> [AIM OF THE EXERCISE]
What you write should be an exact repeat of the lines from the one with "state. This is" through the final line below, minus the pictures.
---------- SOURCE DATA ----------
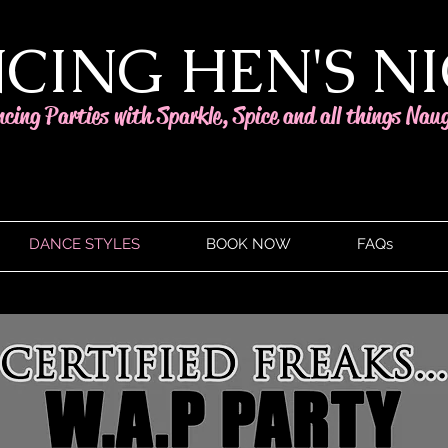
CING HEN'S N
ncing Parties with Sparkle, Spice and all things Nau
DANCE STYLES
BOOK NOW
FAQs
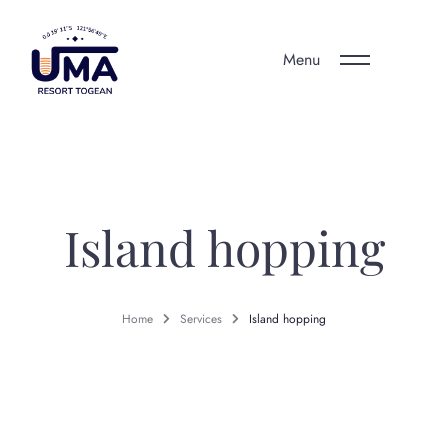
Menu
Island hopping
Home
Services
Island hopping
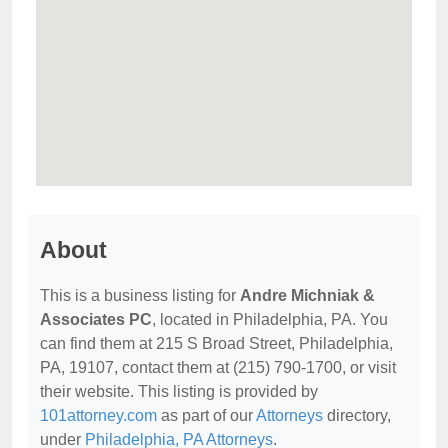
About
This is a business listing for
Andre Michniak &
Associates PC
, located in Philadelphia, PA. You
can find them at 215 S Broad Street, Philadelphia,
PA, 19107, contact them at (215) 790-1700, or visit
their website. This listing is provided by
101attorney.com
as part of our
Attorneys
directory,
under
Philadelphia, PA Attorneys
.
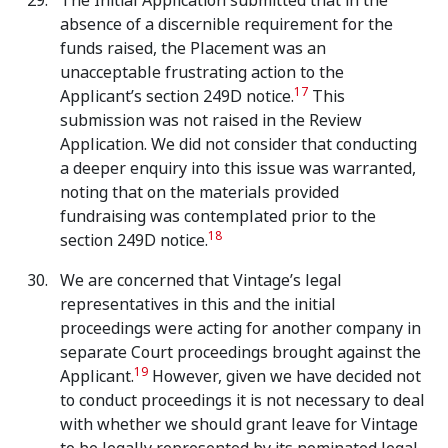
The Initial Application submitted that in the
absence of a discernible requirement for the
funds raised, the Placement was an
unacceptable frustrating action to the
17
Applicant’s section 249D notice.
This
submission was not raised in the Review
Application. We did not consider that conducting
a deeper enquiry into this issue was warranted,
noting that on the materials provided
fundraising was contemplated prior to the
18
section 249D notice.
We are concerned that Vintage’s legal
representatives in this and the initial
proceedings were acting for another company in
separate Court proceedings brought against the
19
Applicant.
However, given we have decided not
to conduct proceedings it is not necessary to deal
with whether we should grant leave for Vintage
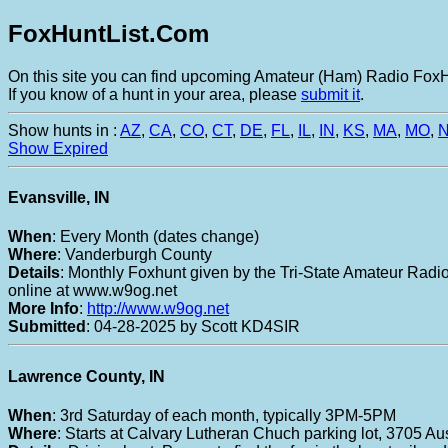
FoxHuntList.Com
On this site you can find upcoming Amateur (Ham) Radio FoxHu
If you know of a hunt in your area, please
submit it
.
Show hunts in :
AZ
,
CA
,
CO
,
CT
,
DE
,
FL
,
IL
,
IN
,
KS
,
MA
,
MO
,
Show Expired
Evansville, IN
When
: Every Month (dates change)
Where
: Vanderburgh County
Details
: Monthly Foxhunt given by the Tri-State Amateur Radio 
online at www.w9og.net
More Info
:
http://www.w9og.net
Submitted
: 04-28-2025 by Scott KD4SIR
Lawrence County, IN
When
: 3rd Saturday of each month, typically 3PM-5PM
Where
: Starts at Calvary Lutheran Chuch parking lot, 3705 Aus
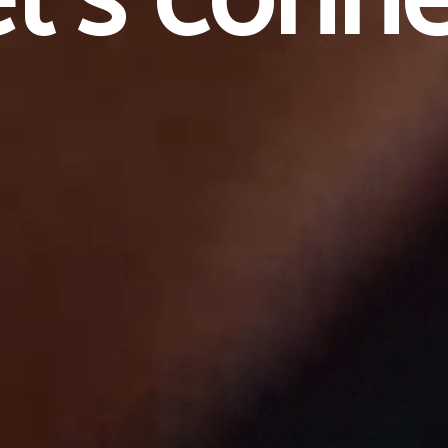
e
t
'
s
c
o
n
n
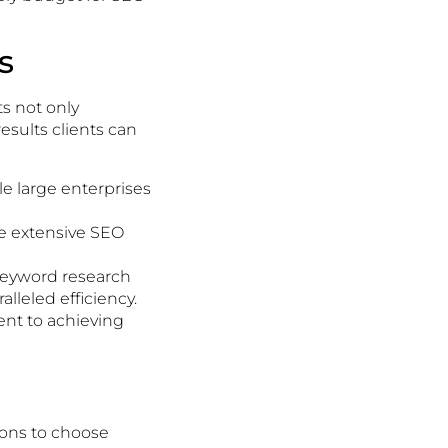
s
ts not only
esults clients can
ile large enterprises
e extensive SEO
keyword research
lleled efficiency.
ent to achieving
ions to choose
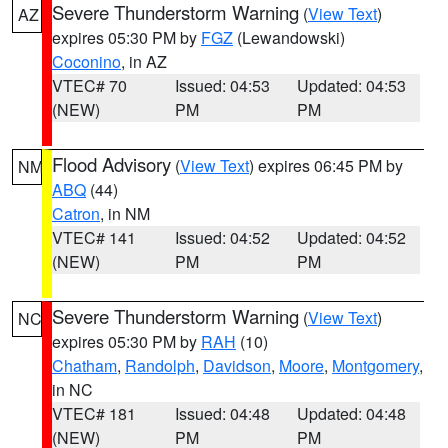
Severe Thunderstorm Warning
(
View Text
)
AZ
expires 05:30 PM by
FGZ
(Lewandowski)
Coconino
, in AZ
VTEC# 70
Issued: 04:53
Updated: 04:53
(NEW)
PM
PM
Flood Advisory
(
View Text
) expires 06:45 PM by
NM
ABQ
(44)
Catron
, in NM
VTEC# 141
Issued: 04:52
Updated: 04:52
(NEW)
PM
PM
Severe Thunderstorm Warning
(
View Text
)
NC
expires 05:30 PM by
RAH
(10)
Chatham
,
Randolph
,
Davidson
,
Moore
,
Montgomery
,
in NC
VTEC# 181
Issued: 04:48
Updated: 04:48
(NEW)
PM
PM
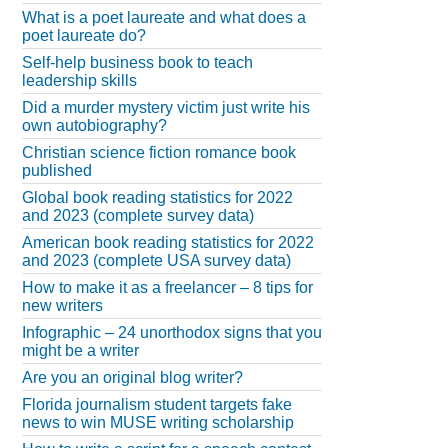
What is a poet laureate and what does a
poet laureate do?
Self-help business book to teach
leadership skills
Did a murder mystery victim just write his
own autobiography?
Christian science fiction romance book
published
Global book reading statistics for 2022
and 2023 (complete survey data)
American book reading statistics for 2022
and 2023 (complete USA survey data)
How to make it as a freelancer – 8 tips for
new writers
Infographic – 24 unorthodox signs that you
might be a writer
Are you an original blog writer?
Florida journalism student targets fake
news to win MUSE writing scholarship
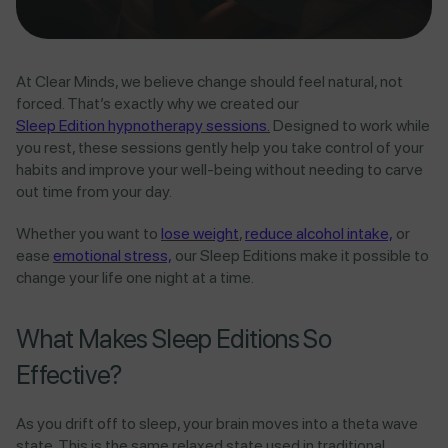
At Clear Minds, we believe change should feel natural, not
forced. That’s exactly why we created our
Sleep Edition hypnotherapy sessions.
Designed to work while
you rest, these sessions gently help you take control of your
habits and improve your well-being without needing to carve
out time from your day.
Whether you want to
lose weight
,
reduce alcohol intake,
or
ease
emotional stress,
our Sleep Editions make it possible to
change your life one night at a time.
What Makes Sleep Editions So
Effective?
As you drift off to sleep, your brain moves into a theta wave
state. This is the same relaxed state used in traditional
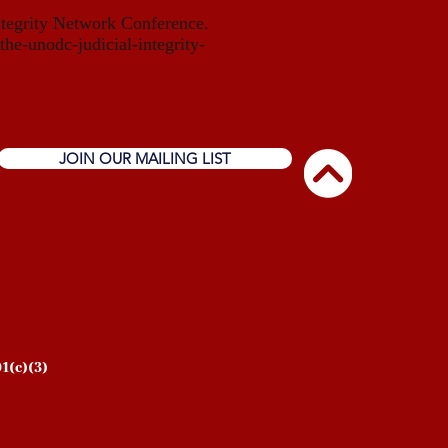
ntegrity Network Conference.
the-unodc-judicial-integrity-
JOIN OUR MAILING LIST
1(c)(3)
----------
> [SOLUTION]
state. This is the same relaxed state used in traditional
ntegrity Network Conference.
the-unodc-judicial-integrity-
JOIN OUR MAILING LIST
1(c)(3)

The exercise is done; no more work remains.